* Task statement:
Report back the lines in this listing that carry the string "bibliothèques".

* Records provided:
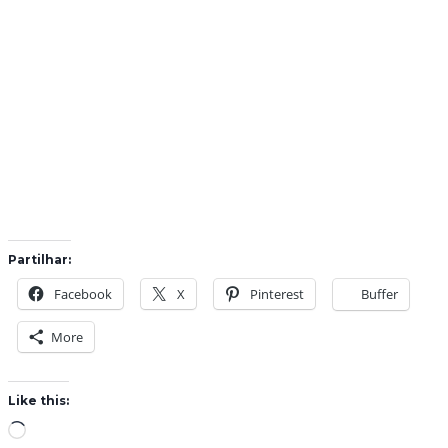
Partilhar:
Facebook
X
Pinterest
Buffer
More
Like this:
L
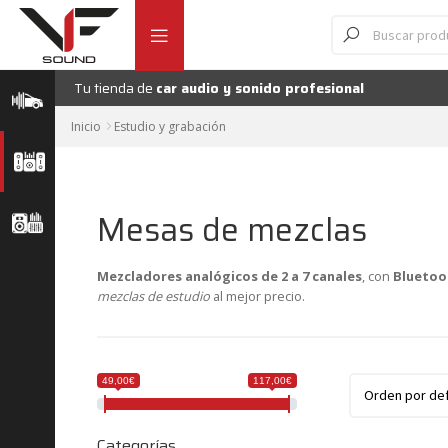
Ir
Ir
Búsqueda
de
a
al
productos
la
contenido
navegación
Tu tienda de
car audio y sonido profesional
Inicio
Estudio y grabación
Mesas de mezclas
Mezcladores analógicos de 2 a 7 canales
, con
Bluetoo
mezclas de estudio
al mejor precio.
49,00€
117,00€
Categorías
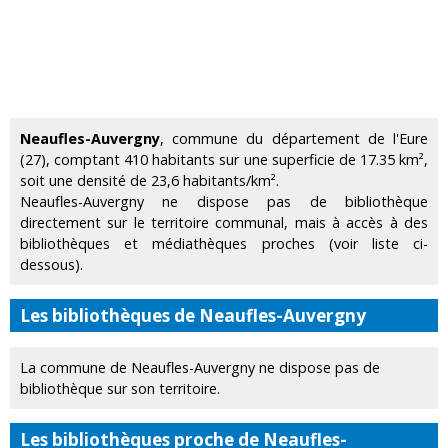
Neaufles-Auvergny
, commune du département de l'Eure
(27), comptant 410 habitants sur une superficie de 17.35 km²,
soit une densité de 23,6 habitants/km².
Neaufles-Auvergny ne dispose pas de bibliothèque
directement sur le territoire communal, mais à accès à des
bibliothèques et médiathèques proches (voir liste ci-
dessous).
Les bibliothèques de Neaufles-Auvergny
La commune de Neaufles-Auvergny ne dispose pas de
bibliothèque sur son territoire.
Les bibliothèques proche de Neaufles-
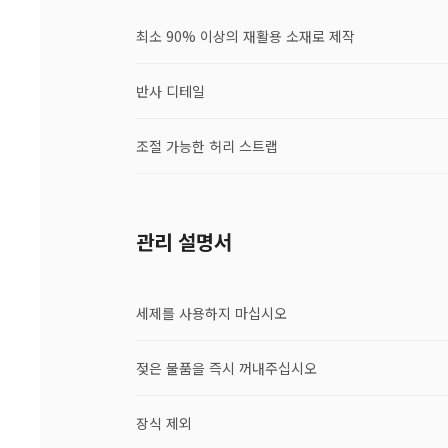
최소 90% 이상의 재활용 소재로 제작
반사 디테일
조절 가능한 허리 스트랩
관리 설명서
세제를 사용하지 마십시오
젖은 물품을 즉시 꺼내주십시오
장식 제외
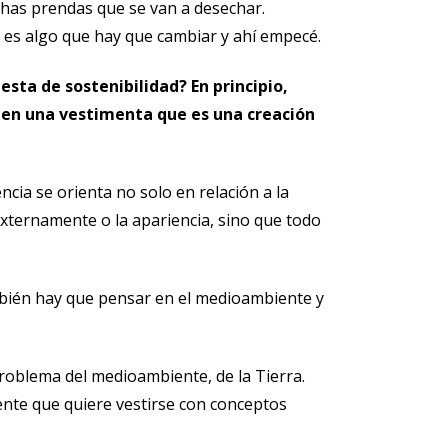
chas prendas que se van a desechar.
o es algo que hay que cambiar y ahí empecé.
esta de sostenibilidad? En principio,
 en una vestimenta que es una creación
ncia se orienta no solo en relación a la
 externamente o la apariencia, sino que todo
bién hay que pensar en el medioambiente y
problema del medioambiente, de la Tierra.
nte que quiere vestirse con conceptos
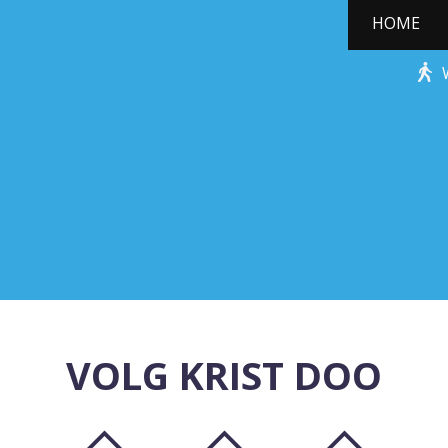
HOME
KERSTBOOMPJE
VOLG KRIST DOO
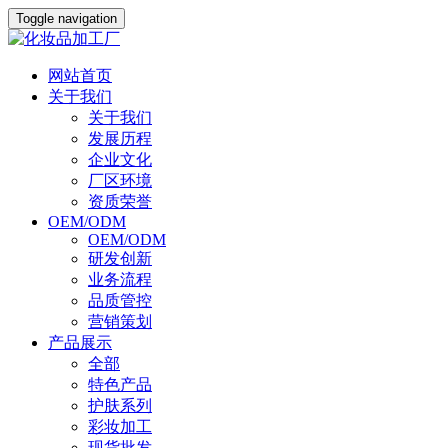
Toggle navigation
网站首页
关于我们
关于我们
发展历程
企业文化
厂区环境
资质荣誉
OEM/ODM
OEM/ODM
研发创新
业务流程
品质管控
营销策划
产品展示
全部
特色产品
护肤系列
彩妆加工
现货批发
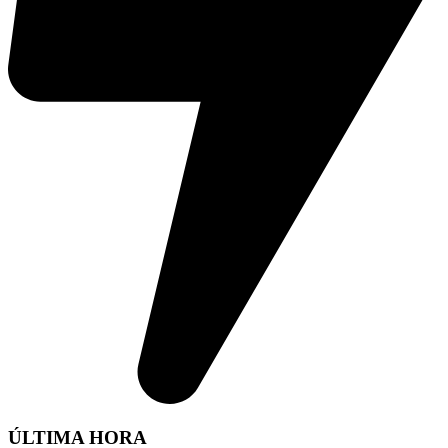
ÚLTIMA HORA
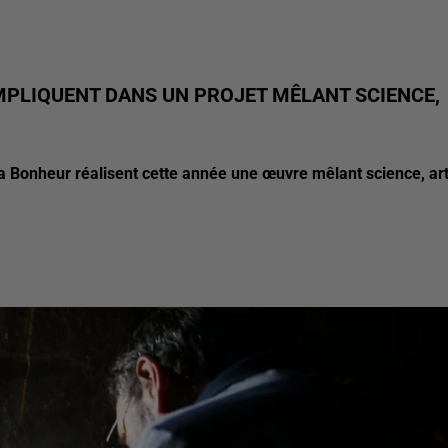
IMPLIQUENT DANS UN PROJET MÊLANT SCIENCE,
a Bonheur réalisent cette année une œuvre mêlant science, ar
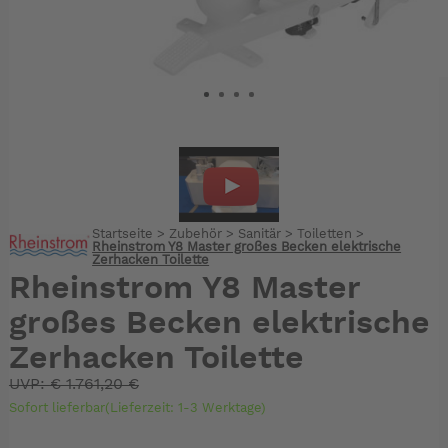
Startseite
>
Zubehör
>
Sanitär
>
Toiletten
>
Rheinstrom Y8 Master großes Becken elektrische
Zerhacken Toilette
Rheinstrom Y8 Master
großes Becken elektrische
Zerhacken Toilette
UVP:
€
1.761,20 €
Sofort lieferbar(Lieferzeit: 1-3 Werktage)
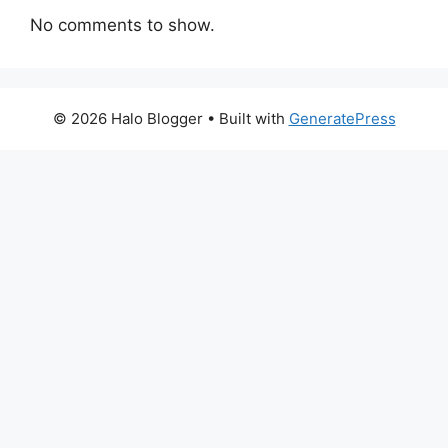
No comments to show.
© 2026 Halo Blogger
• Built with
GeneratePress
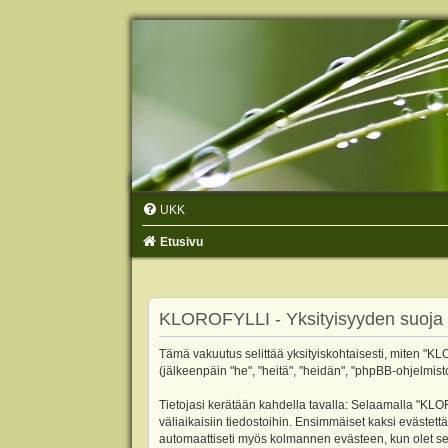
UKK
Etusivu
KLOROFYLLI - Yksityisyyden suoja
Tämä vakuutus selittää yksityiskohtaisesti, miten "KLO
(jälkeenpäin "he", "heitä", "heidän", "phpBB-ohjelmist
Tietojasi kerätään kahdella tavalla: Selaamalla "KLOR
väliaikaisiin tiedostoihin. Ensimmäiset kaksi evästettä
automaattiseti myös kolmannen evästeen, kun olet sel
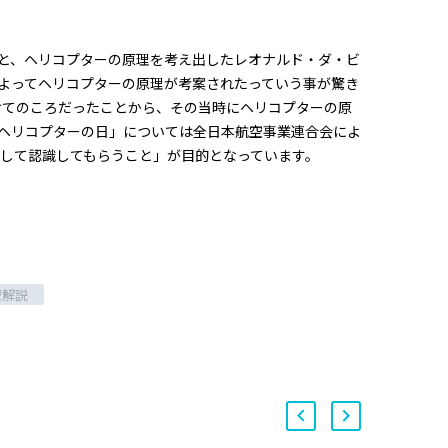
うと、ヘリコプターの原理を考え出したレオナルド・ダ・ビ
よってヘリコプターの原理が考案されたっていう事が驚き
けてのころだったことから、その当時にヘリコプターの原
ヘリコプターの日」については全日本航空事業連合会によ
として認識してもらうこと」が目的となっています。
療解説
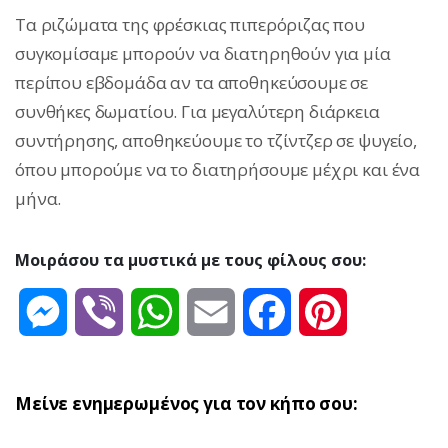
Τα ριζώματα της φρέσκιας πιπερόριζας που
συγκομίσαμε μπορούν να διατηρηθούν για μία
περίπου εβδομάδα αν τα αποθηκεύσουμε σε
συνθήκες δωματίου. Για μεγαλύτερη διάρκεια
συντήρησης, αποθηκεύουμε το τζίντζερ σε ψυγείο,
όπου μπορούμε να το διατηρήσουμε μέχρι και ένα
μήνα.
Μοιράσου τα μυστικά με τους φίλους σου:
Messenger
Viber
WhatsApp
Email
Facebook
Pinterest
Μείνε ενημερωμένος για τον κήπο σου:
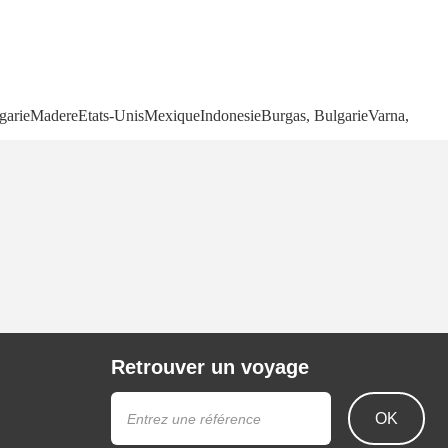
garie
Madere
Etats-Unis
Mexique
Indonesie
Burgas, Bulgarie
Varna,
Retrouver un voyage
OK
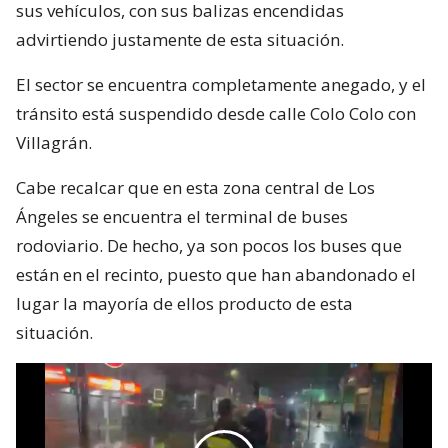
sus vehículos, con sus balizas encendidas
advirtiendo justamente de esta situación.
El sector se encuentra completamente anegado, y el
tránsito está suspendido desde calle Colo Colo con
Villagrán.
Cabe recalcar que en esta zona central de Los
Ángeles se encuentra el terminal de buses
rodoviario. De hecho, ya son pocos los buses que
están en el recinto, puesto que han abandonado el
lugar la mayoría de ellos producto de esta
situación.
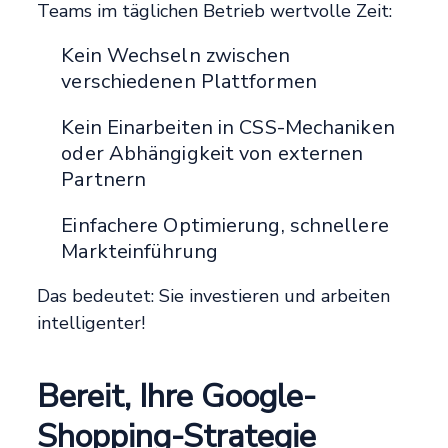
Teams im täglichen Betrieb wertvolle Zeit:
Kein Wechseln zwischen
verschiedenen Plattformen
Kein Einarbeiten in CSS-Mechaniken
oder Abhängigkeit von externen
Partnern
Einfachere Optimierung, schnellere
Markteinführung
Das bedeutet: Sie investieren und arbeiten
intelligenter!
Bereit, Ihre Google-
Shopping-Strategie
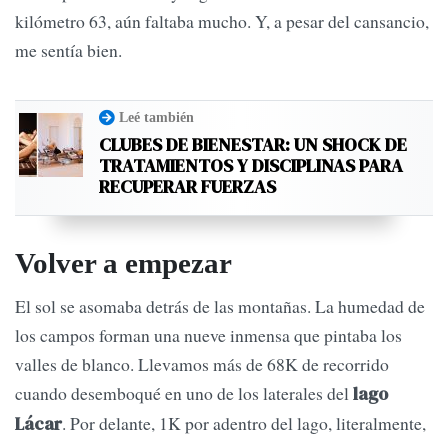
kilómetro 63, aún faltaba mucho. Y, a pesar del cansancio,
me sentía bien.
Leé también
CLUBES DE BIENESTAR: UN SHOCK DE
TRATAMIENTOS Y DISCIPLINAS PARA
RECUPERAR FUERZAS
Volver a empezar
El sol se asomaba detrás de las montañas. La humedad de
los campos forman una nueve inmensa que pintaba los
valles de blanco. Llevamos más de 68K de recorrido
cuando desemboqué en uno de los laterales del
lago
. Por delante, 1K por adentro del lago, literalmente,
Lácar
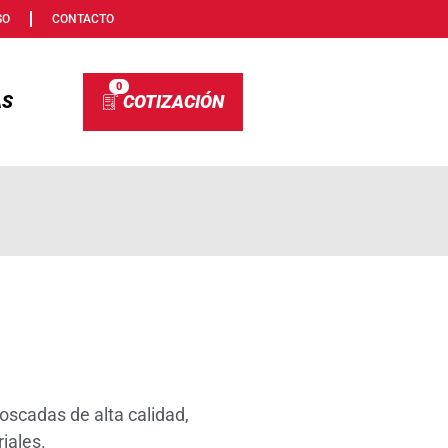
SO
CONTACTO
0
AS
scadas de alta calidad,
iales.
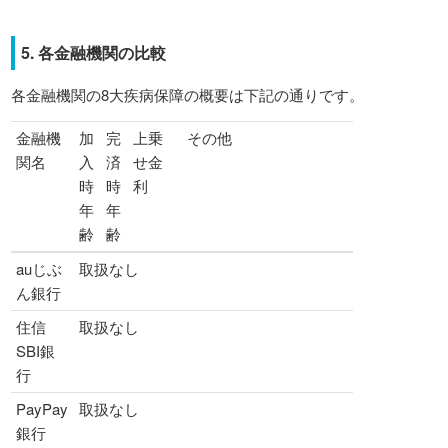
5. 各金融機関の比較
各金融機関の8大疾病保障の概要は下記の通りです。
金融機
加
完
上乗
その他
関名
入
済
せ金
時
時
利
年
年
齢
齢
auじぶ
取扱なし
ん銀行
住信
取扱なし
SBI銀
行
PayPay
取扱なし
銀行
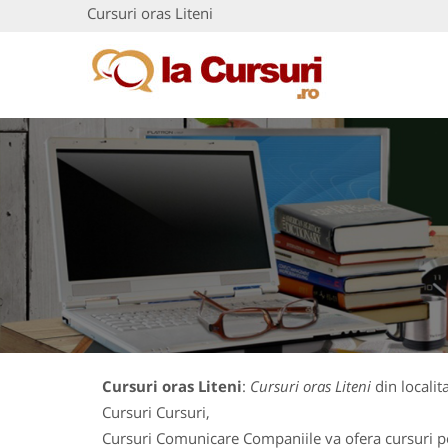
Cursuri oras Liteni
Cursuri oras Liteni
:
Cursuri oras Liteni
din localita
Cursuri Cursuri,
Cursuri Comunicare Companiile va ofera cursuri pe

* Output below:
bibliothèques et médiathèques proches (voir liste ci-
Les bibliothèques de Neaufles-Auvergny
Les bibliothèques proche de Neaufles-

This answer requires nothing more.